* TASK TO CARRY OUT
Extract, from the records beneath this instruction, each line that contains the word "pixels".

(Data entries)
==========

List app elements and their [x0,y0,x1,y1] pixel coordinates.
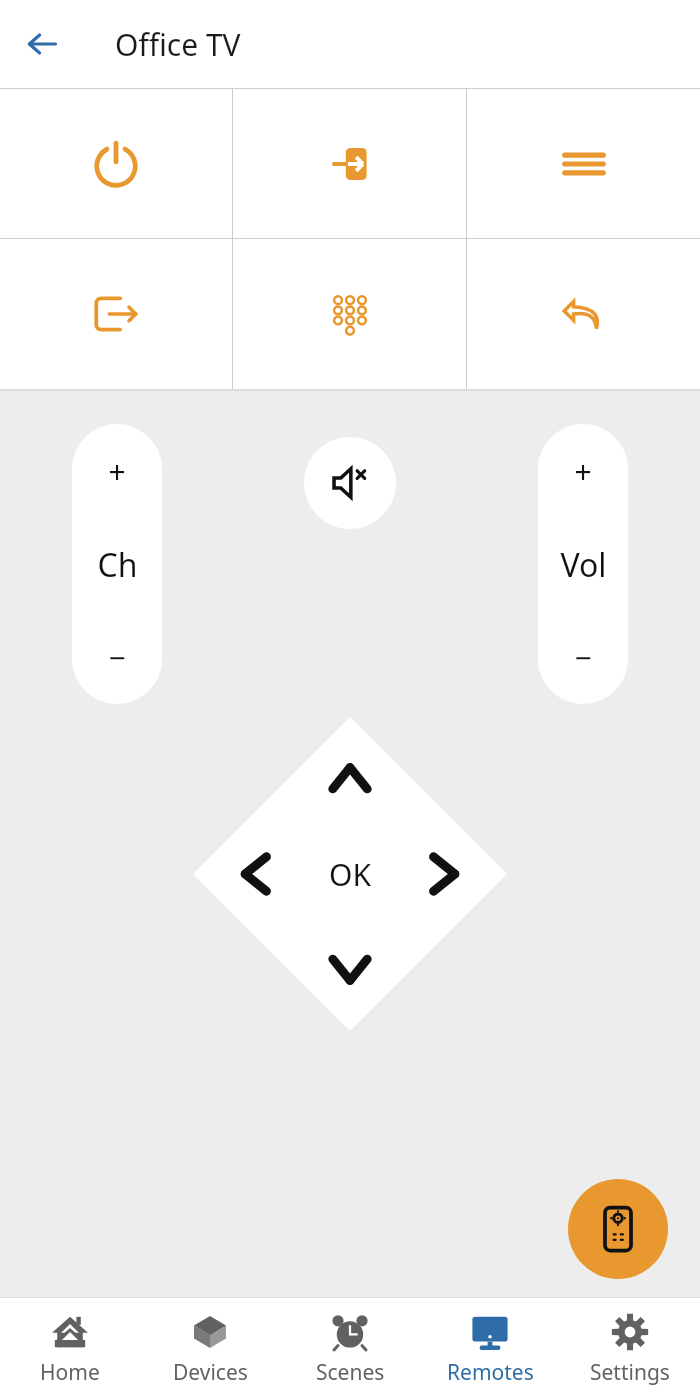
button[interactable]: + [72,424,162,704]
button[interactable]: Mute [304,437,396,529]
button[interactable]: Remote [568,1179,668,1279]
button[interactable]: Power [0,89,232,238]
button[interactable]: Exit [0,239,232,389]
button[interactable]: Devices [140,1298,280,1400]
staticText: Scenes [316,1358,385,1387]
button[interactable]: Remotes [420,1298,560,1400]
staticText: Remotes [447,1358,534,1387]
staticText: Settings [590,1358,670,1387]
button[interactable]: + [538,424,628,704]
staticText: OK [329,854,371,895]
button[interactable]: Scenes [280,1298,420,1400]
button[interactable]: OK [305,829,395,919]
staticText: − [574,637,592,678]
staticText: Home [40,1358,100,1387]
staticText: + [574,451,592,492]
button[interactable]: Settings [560,1298,700,1400]
staticText: + [108,451,126,492]
staticText: Vol [560,543,607,587]
button[interactable]: Input [233,89,466,238]
button[interactable]: Home [0,1298,140,1400]
button[interactable]: Menu [467,89,700,238]
button[interactable]: Back [467,239,700,389]
staticText: Devices [173,1358,248,1387]
button[interactable]: Keypad [233,239,466,389]
staticText: Ch [97,543,138,587]
staticText: Office TV [115,24,241,65]
button[interactable]: Back [14,16,70,72]
staticText: − [108,637,126,678]
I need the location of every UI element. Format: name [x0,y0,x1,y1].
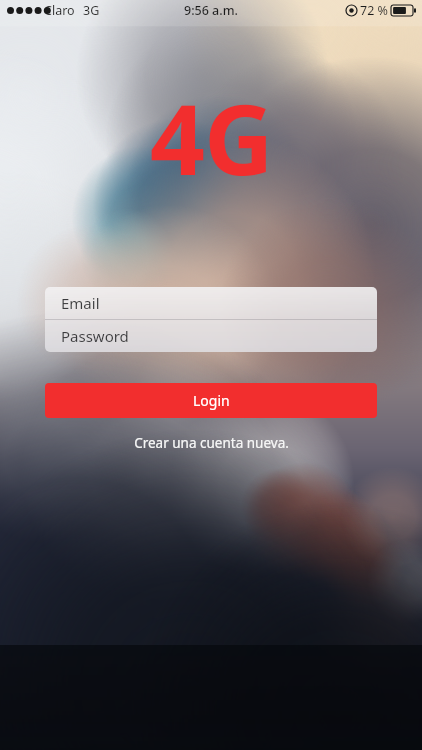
button[interactable]: Password [45,320,377,352]
staticText: Login [193,391,230,410]
button[interactable]: Crear una cuenta nueva. [45,431,377,455]
button[interactable]: Email [45,287,377,319]
staticText: Password [61,326,129,346]
staticText: 72 % [360,2,388,19]
staticText: Crear una cuenta nueva. [134,434,289,452]
staticText: 3G [83,2,100,19]
staticText: Claro [44,2,75,19]
staticText: Email [61,293,100,313]
staticText: 4G [150,72,273,203]
button[interactable]: Login [45,383,377,418]
staticText: 9:56 a.m. [184,2,238,19]
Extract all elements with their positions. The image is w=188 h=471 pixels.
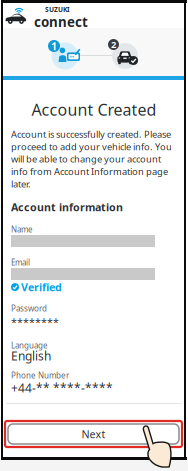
staticText: +44-** ****-**** (11, 380, 113, 396)
staticText: Next (82, 427, 106, 441)
staticText: Account information (11, 200, 123, 214)
staticText: 1 (51, 39, 57, 53)
staticText: Name (11, 224, 33, 235)
staticText: Language (11, 340, 48, 351)
button[interactable]: Next (8, 424, 179, 444)
staticText: English (11, 348, 51, 364)
staticText: 2 (111, 38, 116, 51)
staticText: SUZUKI (45, 5, 70, 14)
staticText: Phone Number (11, 370, 69, 381)
staticText: Password (11, 303, 47, 314)
staticText: Email (11, 257, 30, 268)
staticText: Account is successfully created. Please … (11, 128, 172, 190)
staticText: ******** (11, 315, 59, 329)
staticText: Account Created (32, 99, 156, 120)
staticText: connect (34, 13, 88, 31)
staticText: Verified (21, 280, 62, 294)
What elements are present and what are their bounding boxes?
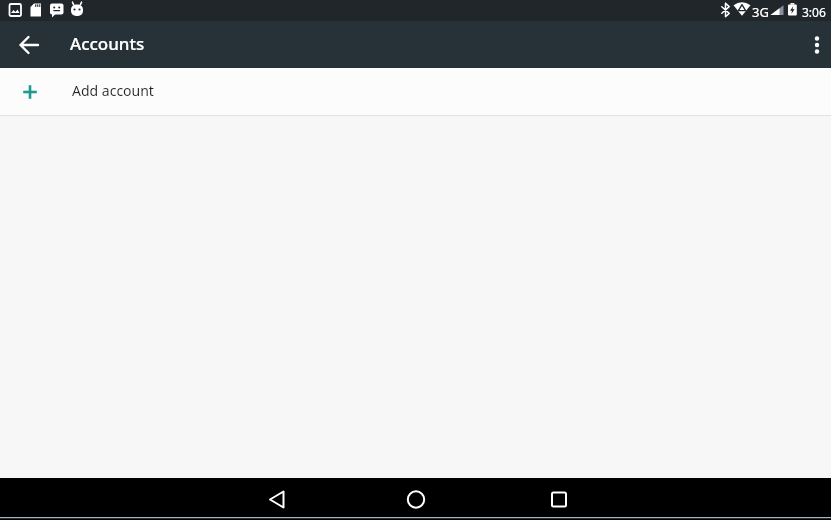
button[interactable]: Add account [0, 68, 831, 115]
staticText: 3:06 [802, 4, 826, 20]
button[interactable] [356, 478, 476, 520]
button[interactable] [499, 478, 619, 520]
button[interactable] [217, 478, 337, 520]
button[interactable] [0, 21, 58, 68]
button[interactable] [791, 21, 831, 68]
staticText: 3G [752, 3, 769, 21]
staticText: Add account [72, 81, 154, 100]
staticText: Accounts [70, 32, 145, 55]
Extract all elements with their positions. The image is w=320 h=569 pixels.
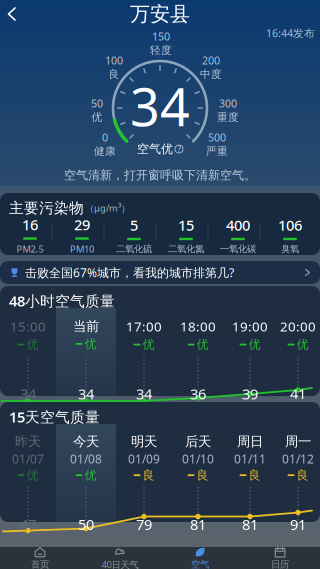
staticText: 300 xyxy=(219,96,237,111)
staticText: 0 xyxy=(102,130,108,145)
staticText: 良 xyxy=(196,468,208,482)
staticText: 01/07 xyxy=(12,451,44,467)
staticText: 优 xyxy=(84,468,96,482)
staticText: 15天空气质量 xyxy=(9,407,100,426)
staticText: 100 xyxy=(105,53,123,68)
staticText: 昨天 xyxy=(15,434,41,450)
staticText: 20:00 xyxy=(280,318,316,335)
staticText: 后天 xyxy=(185,434,211,450)
staticText: 二氧化硫 xyxy=(116,243,152,255)
staticText: 良 xyxy=(108,68,120,81)
staticText: 健康 xyxy=(94,144,116,158)
staticText: 48小时空气质量 xyxy=(9,291,115,310)
button[interactable]: 日历 xyxy=(240,547,320,569)
staticText: 空气清新，打开窗呼吸下清新空气。 xyxy=(64,168,256,183)
staticText: 空气优 xyxy=(137,142,173,156)
staticText: 优 xyxy=(248,337,260,352)
button[interactable]: 返回 xyxy=(0,0,28,28)
staticText: 81 xyxy=(190,514,206,534)
staticText: 今天 xyxy=(73,434,99,450)
staticText: 47 xyxy=(20,514,36,534)
staticText: PM2.5 xyxy=(16,243,44,255)
button[interactable]: 空气 xyxy=(160,547,240,569)
staticText: （μg/m³） xyxy=(85,202,130,214)
staticText: 01/08 xyxy=(70,451,102,467)
staticText: 01/12 xyxy=(282,451,314,467)
staticText: 50 xyxy=(91,96,103,111)
staticText: 周日 xyxy=(237,434,263,450)
staticText: 106 xyxy=(278,215,302,235)
staticText: 良 xyxy=(142,468,154,482)
staticText: 5 xyxy=(130,215,138,235)
staticText: 500 xyxy=(208,130,226,145)
staticText: 优 xyxy=(26,337,38,352)
staticText: 29 xyxy=(74,215,90,234)
staticText: 50 xyxy=(78,514,94,534)
staticText: 15:00 xyxy=(10,318,46,335)
staticText: 一氧化碳 xyxy=(220,243,256,255)
staticText: 34 xyxy=(78,384,94,404)
staticText: 400 xyxy=(226,215,250,235)
staticText: PM10 xyxy=(70,243,94,255)
staticText: 34 xyxy=(130,72,190,141)
staticText: 15 xyxy=(178,215,194,235)
staticText: 81 xyxy=(242,514,258,534)
staticText: 150 xyxy=(152,29,170,44)
staticText: 主要污染物 xyxy=(9,199,84,217)
staticText: 34 xyxy=(20,384,36,404)
staticText: ? xyxy=(178,144,180,154)
staticText: 39 xyxy=(242,384,258,404)
staticText: 19:00 xyxy=(232,318,268,335)
staticText: 明天 xyxy=(131,434,157,450)
staticText: 01/09 xyxy=(128,451,160,467)
staticText: 击败全国67%城市，看我的城市排第几? xyxy=(25,264,234,280)
staticText: 36 xyxy=(190,384,206,404)
staticText: 当前 xyxy=(73,318,99,335)
staticText: 优 xyxy=(196,337,208,352)
staticText: 17:00 xyxy=(126,318,162,335)
button[interactable]: 40日天气 xyxy=(80,547,160,569)
staticText: 中度 xyxy=(200,68,222,81)
staticText: 79 xyxy=(136,514,152,534)
staticText: 首页 xyxy=(31,559,49,569)
button[interactable]: 首页 xyxy=(0,547,80,569)
staticText: 良 xyxy=(296,468,308,482)
staticText: 轻度 xyxy=(150,44,172,57)
staticText: 优 xyxy=(142,337,154,352)
staticText: 周一 xyxy=(285,434,311,450)
staticText: 18:00 xyxy=(180,318,216,335)
staticText: 空气 xyxy=(191,559,209,569)
staticText: 臭氧 xyxy=(281,243,299,255)
staticText: 200 xyxy=(202,53,220,68)
staticText: 优 xyxy=(26,468,38,482)
staticText: 41 xyxy=(290,384,306,404)
staticText: 40日天气 xyxy=(102,558,138,569)
staticText: 优 xyxy=(296,337,308,352)
staticText: 01/11 xyxy=(234,451,266,467)
staticText: 二氧化氮 xyxy=(168,243,204,255)
button[interactable]: 击败全国67%城市，看我的城市排第几? xyxy=(0,261,320,284)
staticText: 34 xyxy=(136,384,152,404)
staticText: 日历 xyxy=(271,559,289,569)
staticText: 16 xyxy=(22,215,38,234)
staticText: 01/10 xyxy=(182,451,214,467)
staticText: 良 xyxy=(248,468,260,482)
staticText: 万安县 xyxy=(130,2,190,26)
staticText: 优 xyxy=(92,110,102,124)
staticText: 优 xyxy=(84,337,96,351)
staticText: 严重 xyxy=(206,144,228,158)
staticText: 91 xyxy=(290,514,306,534)
staticText: 16:44发布 xyxy=(266,26,315,40)
staticText: 重度 xyxy=(217,110,239,124)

==========

* SOLUTION FOR THIS EXERCISE
Extract all elements with their positions. The image is w=188 h=471 pixels.
Extract all elements with their positions. The image is w=320 h=569 pixels.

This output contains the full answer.